Great Feminization Theory: Did Women Break Society?

Published 1 month, 2 weeks ago
Description

Malcolm and Simone Collins break down Helen Andrews’ “Great Feminization Theory” — the idea that the rise of wokeness, institutional dysfunction, and cancel culture correlates with fields tipping majority-female and importing feminine sociological norms (empathy over rationality, safety over risk, cohesion over competition).

They explore law schools, medicine, media, management, conflict resolution styles, why organizations feminize and then decline, practical solutions, male-only spaces, and how this intersects with marriage, ambition, and building high-agency families in a declining culture.

Show Notes

The theory

* presented by journalist Helen Andrews at the National Conservatism conference in Washington, DC in September 2025

* Speech got over 175K views

* later published as an essay in Compact Magazine in October 2025

* Connects the rise of wokeness and institutional dysfunction to higher percentages of women in formerly male-dominated fields

* Because women bring feminine values that prioritize empathy over rationality, safety over risk, and cohesion over competition

* Notes that many key institutions tipped from majority male to majority female in roughly the same period that “wokeness” intensified:

* law schools (majority female since 2016)

* New York Times staff (majority female since 2018, now 55 percent women)

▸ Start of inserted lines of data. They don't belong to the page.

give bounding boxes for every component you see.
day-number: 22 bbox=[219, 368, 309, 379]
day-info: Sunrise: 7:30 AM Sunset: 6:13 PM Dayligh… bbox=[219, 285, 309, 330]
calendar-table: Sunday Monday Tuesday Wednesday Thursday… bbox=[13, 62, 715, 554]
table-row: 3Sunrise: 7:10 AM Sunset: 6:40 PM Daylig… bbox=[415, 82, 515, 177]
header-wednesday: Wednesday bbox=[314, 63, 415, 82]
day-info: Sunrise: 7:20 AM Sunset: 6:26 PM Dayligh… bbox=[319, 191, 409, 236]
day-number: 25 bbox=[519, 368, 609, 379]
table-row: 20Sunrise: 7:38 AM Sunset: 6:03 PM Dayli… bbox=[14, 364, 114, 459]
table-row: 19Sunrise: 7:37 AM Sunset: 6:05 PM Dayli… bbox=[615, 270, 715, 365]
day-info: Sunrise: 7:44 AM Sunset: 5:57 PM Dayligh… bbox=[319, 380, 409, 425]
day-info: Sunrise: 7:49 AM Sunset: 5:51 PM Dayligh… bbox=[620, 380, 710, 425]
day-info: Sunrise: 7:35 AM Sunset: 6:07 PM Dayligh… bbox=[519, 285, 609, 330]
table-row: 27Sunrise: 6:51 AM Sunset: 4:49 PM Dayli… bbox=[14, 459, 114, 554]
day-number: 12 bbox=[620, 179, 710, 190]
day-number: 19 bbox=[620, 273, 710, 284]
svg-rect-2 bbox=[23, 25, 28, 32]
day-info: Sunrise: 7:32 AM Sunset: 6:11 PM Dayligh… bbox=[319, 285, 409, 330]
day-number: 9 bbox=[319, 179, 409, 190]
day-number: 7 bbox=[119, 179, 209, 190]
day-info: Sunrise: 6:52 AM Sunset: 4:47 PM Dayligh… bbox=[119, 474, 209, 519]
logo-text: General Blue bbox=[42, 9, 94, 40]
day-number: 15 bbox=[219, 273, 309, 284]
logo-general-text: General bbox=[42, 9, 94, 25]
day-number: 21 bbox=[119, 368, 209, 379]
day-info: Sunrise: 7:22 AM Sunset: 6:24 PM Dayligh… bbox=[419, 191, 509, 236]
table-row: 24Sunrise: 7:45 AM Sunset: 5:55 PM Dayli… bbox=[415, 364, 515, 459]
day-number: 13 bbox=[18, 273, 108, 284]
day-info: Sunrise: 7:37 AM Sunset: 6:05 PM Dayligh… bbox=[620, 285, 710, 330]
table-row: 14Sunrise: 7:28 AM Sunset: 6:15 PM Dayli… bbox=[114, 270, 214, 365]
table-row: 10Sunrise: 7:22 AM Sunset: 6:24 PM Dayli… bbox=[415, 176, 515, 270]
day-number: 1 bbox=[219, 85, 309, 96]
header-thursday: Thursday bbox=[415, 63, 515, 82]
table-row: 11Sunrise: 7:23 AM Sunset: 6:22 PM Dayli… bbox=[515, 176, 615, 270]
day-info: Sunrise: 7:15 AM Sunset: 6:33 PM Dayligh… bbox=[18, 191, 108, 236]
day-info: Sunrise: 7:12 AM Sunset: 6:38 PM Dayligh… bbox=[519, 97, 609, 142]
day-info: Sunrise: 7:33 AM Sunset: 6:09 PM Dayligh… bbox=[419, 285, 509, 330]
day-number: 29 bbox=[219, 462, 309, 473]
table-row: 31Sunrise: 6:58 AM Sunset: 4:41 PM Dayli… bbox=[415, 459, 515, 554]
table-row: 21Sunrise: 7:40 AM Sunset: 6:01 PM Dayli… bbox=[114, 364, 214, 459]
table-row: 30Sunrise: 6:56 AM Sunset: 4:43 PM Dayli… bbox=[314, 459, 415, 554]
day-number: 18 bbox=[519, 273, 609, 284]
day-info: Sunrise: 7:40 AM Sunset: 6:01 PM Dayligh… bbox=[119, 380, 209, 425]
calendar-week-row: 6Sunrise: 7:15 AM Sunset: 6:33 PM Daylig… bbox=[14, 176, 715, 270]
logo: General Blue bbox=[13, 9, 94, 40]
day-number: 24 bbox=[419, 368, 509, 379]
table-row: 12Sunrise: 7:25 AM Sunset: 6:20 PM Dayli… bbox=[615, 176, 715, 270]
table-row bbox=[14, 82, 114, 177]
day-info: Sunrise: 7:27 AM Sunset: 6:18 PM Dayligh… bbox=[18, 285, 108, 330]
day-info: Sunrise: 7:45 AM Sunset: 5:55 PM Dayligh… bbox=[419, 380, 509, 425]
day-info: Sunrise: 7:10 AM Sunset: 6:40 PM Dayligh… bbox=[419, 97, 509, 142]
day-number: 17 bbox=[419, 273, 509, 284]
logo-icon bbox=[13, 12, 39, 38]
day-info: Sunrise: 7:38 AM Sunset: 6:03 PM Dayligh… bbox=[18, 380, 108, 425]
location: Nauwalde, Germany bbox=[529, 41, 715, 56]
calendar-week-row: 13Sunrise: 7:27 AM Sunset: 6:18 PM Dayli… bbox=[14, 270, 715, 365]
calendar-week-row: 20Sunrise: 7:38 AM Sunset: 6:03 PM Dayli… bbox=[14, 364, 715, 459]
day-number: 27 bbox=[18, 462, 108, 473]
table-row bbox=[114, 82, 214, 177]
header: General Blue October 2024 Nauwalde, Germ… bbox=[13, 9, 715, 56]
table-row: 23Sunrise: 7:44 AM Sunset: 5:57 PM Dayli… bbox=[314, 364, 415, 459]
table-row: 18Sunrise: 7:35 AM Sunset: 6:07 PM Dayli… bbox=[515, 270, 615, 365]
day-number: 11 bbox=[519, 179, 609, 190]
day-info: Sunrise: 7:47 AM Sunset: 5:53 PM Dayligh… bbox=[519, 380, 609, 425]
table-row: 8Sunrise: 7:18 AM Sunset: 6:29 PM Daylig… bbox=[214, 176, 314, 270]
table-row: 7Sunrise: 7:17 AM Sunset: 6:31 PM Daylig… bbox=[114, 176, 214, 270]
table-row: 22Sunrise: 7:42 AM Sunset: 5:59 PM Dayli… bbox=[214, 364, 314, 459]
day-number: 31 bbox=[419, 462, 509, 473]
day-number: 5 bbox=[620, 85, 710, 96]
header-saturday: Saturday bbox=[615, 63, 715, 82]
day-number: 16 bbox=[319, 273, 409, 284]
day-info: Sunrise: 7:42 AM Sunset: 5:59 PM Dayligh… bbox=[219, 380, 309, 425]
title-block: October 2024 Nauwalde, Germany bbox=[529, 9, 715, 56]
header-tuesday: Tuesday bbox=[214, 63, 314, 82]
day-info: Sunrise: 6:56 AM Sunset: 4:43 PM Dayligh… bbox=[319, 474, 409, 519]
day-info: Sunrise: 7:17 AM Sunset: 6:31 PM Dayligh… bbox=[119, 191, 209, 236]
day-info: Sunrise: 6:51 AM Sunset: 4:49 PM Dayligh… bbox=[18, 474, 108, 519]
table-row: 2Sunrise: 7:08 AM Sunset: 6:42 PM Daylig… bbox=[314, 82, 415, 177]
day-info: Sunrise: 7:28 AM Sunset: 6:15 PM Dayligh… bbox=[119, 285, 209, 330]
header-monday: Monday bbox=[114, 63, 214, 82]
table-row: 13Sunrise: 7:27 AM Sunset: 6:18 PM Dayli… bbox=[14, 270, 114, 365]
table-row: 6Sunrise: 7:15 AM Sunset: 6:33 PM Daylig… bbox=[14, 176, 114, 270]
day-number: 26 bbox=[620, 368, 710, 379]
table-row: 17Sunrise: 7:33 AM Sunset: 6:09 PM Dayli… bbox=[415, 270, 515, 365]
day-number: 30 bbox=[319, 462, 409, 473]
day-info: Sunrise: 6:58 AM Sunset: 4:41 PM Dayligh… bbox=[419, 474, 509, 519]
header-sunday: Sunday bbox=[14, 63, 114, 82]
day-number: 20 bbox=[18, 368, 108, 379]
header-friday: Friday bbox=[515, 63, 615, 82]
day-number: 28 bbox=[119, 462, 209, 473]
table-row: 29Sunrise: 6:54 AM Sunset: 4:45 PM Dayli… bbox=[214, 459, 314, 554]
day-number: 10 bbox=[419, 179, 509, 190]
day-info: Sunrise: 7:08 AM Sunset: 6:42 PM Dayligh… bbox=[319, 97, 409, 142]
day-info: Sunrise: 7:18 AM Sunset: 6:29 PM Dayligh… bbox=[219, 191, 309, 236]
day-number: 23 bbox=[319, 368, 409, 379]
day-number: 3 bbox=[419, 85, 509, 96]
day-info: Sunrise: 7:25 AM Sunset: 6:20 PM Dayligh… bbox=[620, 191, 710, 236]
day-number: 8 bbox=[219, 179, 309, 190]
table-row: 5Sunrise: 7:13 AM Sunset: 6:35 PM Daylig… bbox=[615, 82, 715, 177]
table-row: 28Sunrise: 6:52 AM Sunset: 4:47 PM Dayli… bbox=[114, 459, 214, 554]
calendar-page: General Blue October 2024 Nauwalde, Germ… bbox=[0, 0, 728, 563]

* Medical schools (majority female since 2019)

* College instructors (majority female since 2023)

* The college‑educated workforce (majority female since 2019).

* Women now 33% of judges (63 percent of those appointed by Joe Biden)

* Women now 46% of managers

* Cites writers like Noah Carl and Bo Winegard & Cory Clark, saying survey data show women more likely than men to prioritize social cohesion over free speech (one cited survey: 71 percent of men favor free speech over cohesion, while 59 percent of women favor cohesion)

* Draws on Joyce Benenson’s book Warriors and Worriers, she reports lab observations that male groups “jockey for talking time, disagree loudly,” then quickly converge on a solution, while female groups focus more on personal relations, eye contact, and turn‑taking, paying less attention to the assigned task

* Attributes the rise of cancellations to women’s conflict aversion

* That’s interesting—I hadn’t seen it as being that way but it is

* References research and primate observations claiming that males are quicker to reconcile after conflict, while females favor slow, covert, ongoing competition within a group, and generalizes this to say men tend toward open conflict and reconciliation, whereas women undermine or ostracize enemies

* Examples cited

* Larry Summers’ resignation from Harvard in 2006 (after his comments about women in science)

* Bari Weiss’ resignation from NYT (Weiss described colleagues calling her a racist and bigot in internal Slack, and shunning people friendly with her)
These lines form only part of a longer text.